"""
Computing gradients in parallel with Amazon Braket
==================================================

.. meta::
    :property="og:description": Parallelize gradient calculations with Amazon Braket
    :property="og:image": https://pennylane.ai/qml/_images/pl-braket.png

.. related::

    tutorial_qaoa_intro Intro to QAOA
    vqe_parallel VQE with parallel QPUs with Rigetti


*Authors: Tom Bromley and Maria Schuld — Posted: 08 December 2020. Last updated: 30 September 2021.*

PennyLane integrates with `Amazon Braket <https://aws.amazon.com/braket/>`__ to enable quantum
machine learning and optimization on high-performance simulators and quantum processing
units (QPUs) through a range of `providers <https://aws.amazon.com/braket/hardware-providers/>`__.

In PennyLane, Amazon Braket is accessed through the
`PennyLane-Braket <https://amazon-braket-pennylane-plugin-python.readthedocs.io>`__ plugin. The
plugin can be installed using

.. code-block:: bash

    pip install amazon-braket-pennylane-plugin

A central feature of Amazon Braket is that its remote simulator can execute multiple circuits
in parallel. This capability can be harnessed in PennyLane during circuit training,
which requires lots of variations of a circuit to be executed. Hence, the PennyLane-Braket plugin
provides a method for scalable optimization of large circuits with many parameters. This tutorial
will explain the importance of this feature, allow you to benchmark it yourself, and explore its
use for solving a scaled-up graph problem with QAOA.

.. figure:: ../_static/remote-multi-job-simulator.png
    :align: center
    :scale: 75%
    :alt: PennyLane can leverage Braket for parallelized gradient calculations
    :target: javascript:void(0);

Why is training circuits so expensive?
--------------------------------------

Quantum-classical hybrid optimization of quantum circuits is the workhorse algorithm of near-term
quantum computing. It is not only fundamental for training variational quantum circuits, but also
more broadly for applications like quantum chemistry and quantum machine learning. Today's most
powerful optimization algorithms rely on the efficient computation of gradients—which tell us how
to adapt parameters a little bit at a time to improve the algorithm.
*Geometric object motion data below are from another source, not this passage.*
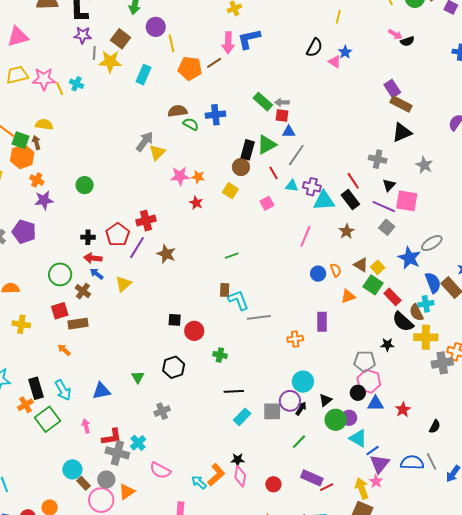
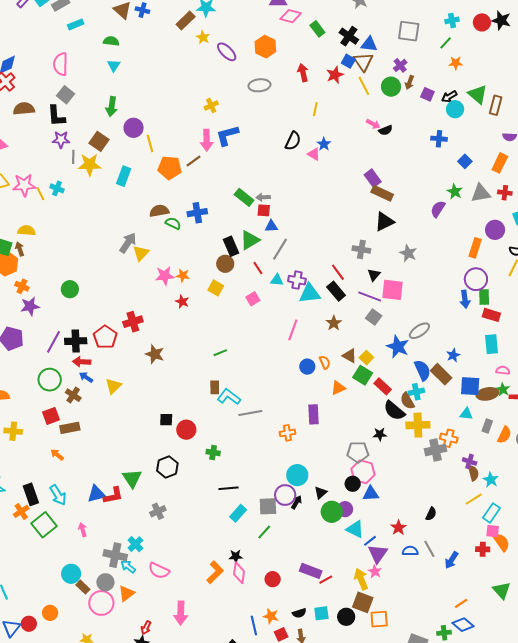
black rectangle: (248, 150) -> (231, 246), turned -36
black cross: (88, 237) -> (76, 341), size x1.5
purple line: (137, 248) -> (53, 342), moved
cyan L-shape: (238, 300) -> (229, 397), turned -30
green triangle: (138, 377) -> (132, 478), size x1.5
red star: (403, 410) -> (398, 528), moved
red L-shape: (112, 437) -> (113, 496), moved
green line: (299, 442) -> (264, 532), moved
blue semicircle: (412, 463) -> (410, 551), size x0.7
cyan arrow: (199, 482) -> (128, 567), moved

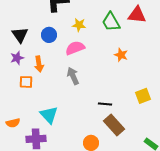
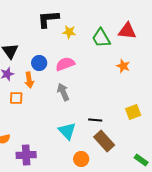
yellow star: (79, 25) -> (69, 32), moved
blue circle: (49, 35) -> (39, 63), moved
orange star: (121, 55) -> (123, 66), moved
cyan triangle: (49, 115) -> (67, 131), moved

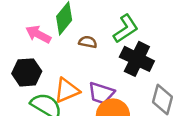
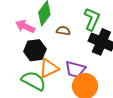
green L-shape: (126, 29) -> (92, 19), turned -30
black hexagon: (27, 72) -> (35, 50), moved

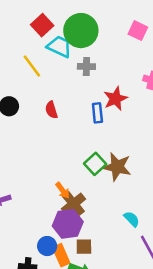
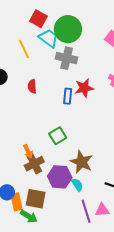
red square: (42, 25) -> (38, 19), turned -30
gray cross: (86, 66) -> (67, 58), size x1.5
brown star: (117, 167) -> (81, 162), moved
purple hexagon: (68, 224) -> (60, 177), moved
brown square: (84, 247) -> (36, 199), size x1.5

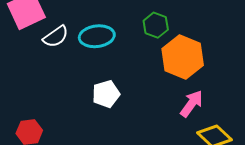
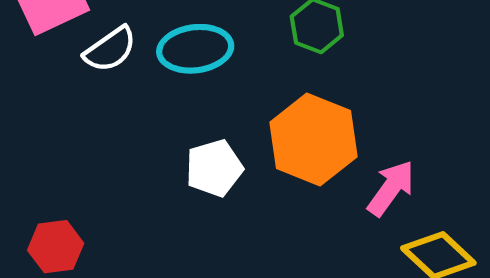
orange hexagon: (183, 57) -> (313, 139), moved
Calculating the gradient involves multiple device executions: for each
trainable parameter we must execute our circuit on the device typically
:doc:`more than once </glossary/parameter_shift>`. Reasonable applications involve many
trainable parameters (just think of a classical neural net with millions of tunable weights). The
result is a huge number of device executions for each optimization step.

.. figure:: ../_static/grad-circuits.png
    :align: center
    :scale: 75%
    :alt: Calculating the gradient requires multiple circuit executions
    :target: javascript:void(0);

In the standard ``default.qubit`` device, gradients are calculated in PennyLane through
sequential device executions—in other words, all these circuits have to wait in the same queue
until they can be evaluated. This approach is simpler, but quickly becomes slow as we scale the
number of parameters. Moreover, as the number of qubits, or "width", of the circuit is scaled,
each device execution will slow down and eventually become a noticeable bottleneck. In
short—**the future of training quantum circuits relies on high-performance remote simulators and
hardware devices that are highly parallelized**.

Fortunately, the PennyLane-Braket plugin provides a solution for scalable quantum circuit training
by giving access to the Amazon Braket simulator known as
`SV1 <https://docs.aws.amazon.com/braket/latest/developerguide/braket-devices.html>`__.
SV1 is a high-performance state vector simulator that is
designed with parallel execution in mind. Together with PennyLane, we can use SV1 to run in
parallel all the circuits needed to compute a gradient!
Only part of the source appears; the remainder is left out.